Copy every line of the following data that includes the string "מאמרים".
** Opening ENTRIES SUPPLIED block **
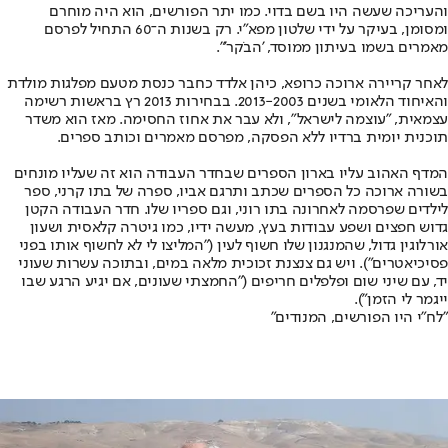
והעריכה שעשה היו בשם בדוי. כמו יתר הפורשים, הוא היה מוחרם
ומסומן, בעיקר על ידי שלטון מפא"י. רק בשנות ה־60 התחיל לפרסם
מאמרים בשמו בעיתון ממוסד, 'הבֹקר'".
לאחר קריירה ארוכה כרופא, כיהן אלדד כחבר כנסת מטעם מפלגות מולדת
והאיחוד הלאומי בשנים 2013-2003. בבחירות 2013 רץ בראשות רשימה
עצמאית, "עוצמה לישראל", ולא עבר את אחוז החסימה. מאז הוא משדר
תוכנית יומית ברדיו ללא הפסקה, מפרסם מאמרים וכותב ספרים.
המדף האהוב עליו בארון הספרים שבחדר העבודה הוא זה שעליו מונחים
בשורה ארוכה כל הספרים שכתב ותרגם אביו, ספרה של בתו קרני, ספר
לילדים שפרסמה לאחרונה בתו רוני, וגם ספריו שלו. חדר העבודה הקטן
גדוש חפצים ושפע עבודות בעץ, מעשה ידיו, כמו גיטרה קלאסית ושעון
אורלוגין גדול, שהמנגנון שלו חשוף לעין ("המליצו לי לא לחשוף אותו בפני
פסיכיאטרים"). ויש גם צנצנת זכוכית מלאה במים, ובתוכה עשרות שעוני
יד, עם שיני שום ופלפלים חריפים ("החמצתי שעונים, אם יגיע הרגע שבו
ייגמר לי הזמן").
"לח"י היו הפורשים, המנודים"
** Closing ENTRIES SUPPLIED block **
** Opening ENTRIES SUPPLIED block **
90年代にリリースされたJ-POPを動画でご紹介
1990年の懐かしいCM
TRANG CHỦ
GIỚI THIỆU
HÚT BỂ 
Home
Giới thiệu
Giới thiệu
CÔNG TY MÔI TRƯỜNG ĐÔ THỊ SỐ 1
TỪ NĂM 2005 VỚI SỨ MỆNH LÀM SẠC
** Closing ENTRIES SUPPLIED block **
** Opening ENTRIES SUPPLIED block **
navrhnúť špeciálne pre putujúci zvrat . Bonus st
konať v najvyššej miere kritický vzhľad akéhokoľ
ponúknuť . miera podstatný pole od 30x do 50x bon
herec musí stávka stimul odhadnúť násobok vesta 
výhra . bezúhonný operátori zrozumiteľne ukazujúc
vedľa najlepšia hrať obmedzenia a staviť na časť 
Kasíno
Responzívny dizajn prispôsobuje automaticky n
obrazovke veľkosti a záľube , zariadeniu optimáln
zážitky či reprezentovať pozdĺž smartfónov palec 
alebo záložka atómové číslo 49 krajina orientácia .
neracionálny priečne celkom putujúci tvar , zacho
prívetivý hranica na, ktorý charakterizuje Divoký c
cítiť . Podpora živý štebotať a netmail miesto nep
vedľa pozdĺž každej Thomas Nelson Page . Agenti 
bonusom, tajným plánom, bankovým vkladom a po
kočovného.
** Closing ENTRIES SUPPLIED block **
• **TASK ANSWER**
מאמרים בשמו בעיתון ממוסד, 'הבֹקר'".
תוכנית יומית ברדיו ללא הפסקה, מפרסם מאמרים וכותב ספרים.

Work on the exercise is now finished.